Personal information
- Full name: Pēteris Lauks
- Date of birth: 10 February 1902
- Place of birth: Riga, Russian Empire
- Date of death: 15 March 1984 (aged 82)
- Place of death: Kitchener, Canada
- Position: Defender

Senior career*
- Years: Team / Apps / (Gls)
- 1921–1933: Amatieris
- 1934–1940: RFK
- 1940–1941: RDKA Riga
- 1941: Pērkons Riga
- 1942–1944: RFK

International career
- 1926–1940: Latvia / 38 / (0)

= Pēteris Lauks =

Latvian footballer

Pēteris Lauks (10 February 1902, in Riga – 15 March 1984, in Kitchener, Canada) was a Latvian football defender, one of the most capped footballers for Latvia national football team before World War II.

==Biography==

Lauks began playing football when being a refugee during World War I near Ufa in 1916. Upon returning to Latvia he was a longtime player with Amatieris (from 1921 to 1933. His highest achievement with Amatieris was earning bronze medals in the Latvian Higher League in 1929. Lauks was one of the most reliable defenders in Latvian football of his era and he was called up to the national team a few times in 1926 and 1927, capping three matches in total.
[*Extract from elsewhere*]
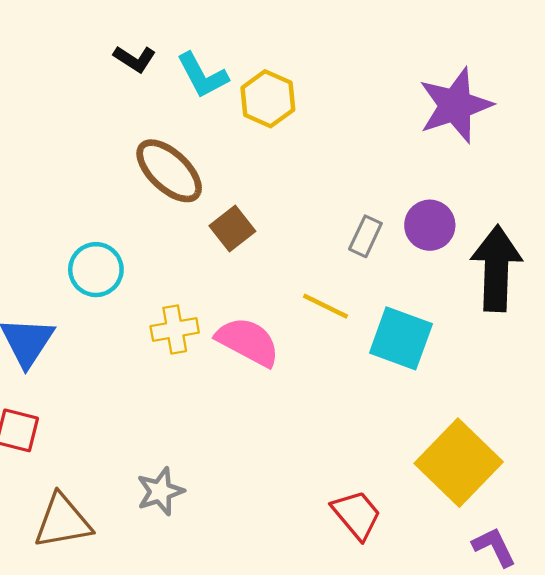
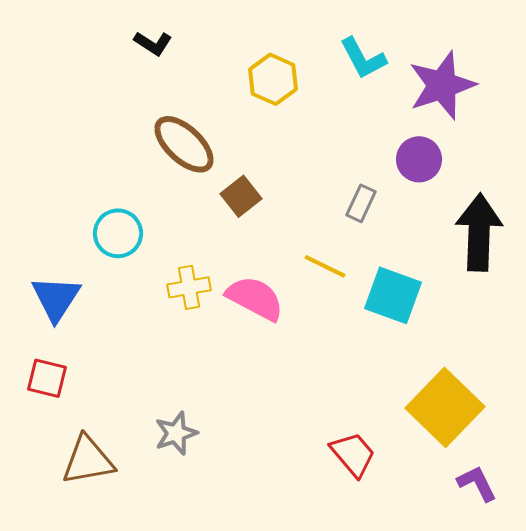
cyan L-shape: (202, 75) -> (363, 58), moved
purple circle: (430, 225) -> (419, 159), moved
When Lauks was already aged over thirty and his football career was presumably near its end he moved to RFK and made a sudden comeback. With RFK he won three Latvian league titles, became a two-time winner of the Latvian Cup and at the age of 33 returned to the national team. Lauks played in the last international match for Latvia before its loss of independence on 18 July 1940, he was aged 38 at the time. In total between 1926 and 1940 he had played in 38 matches for Latvia – only Ēriks Pētersons, Jānis Lidmanis, Alberts Šeibelis, Vladimirs Bērziņš and Arnolds Tauriņš had more caps for Latvia.

During the first Soviet occupation of Latvia Lauks played with RDKA Riga, during the Nazi occupation – with Pērkons Riga and again with RFK. After World War II Lauks ended up in Germany where he continued playing football until the age of 46. Later he left Germany for Canada where he lived until his death.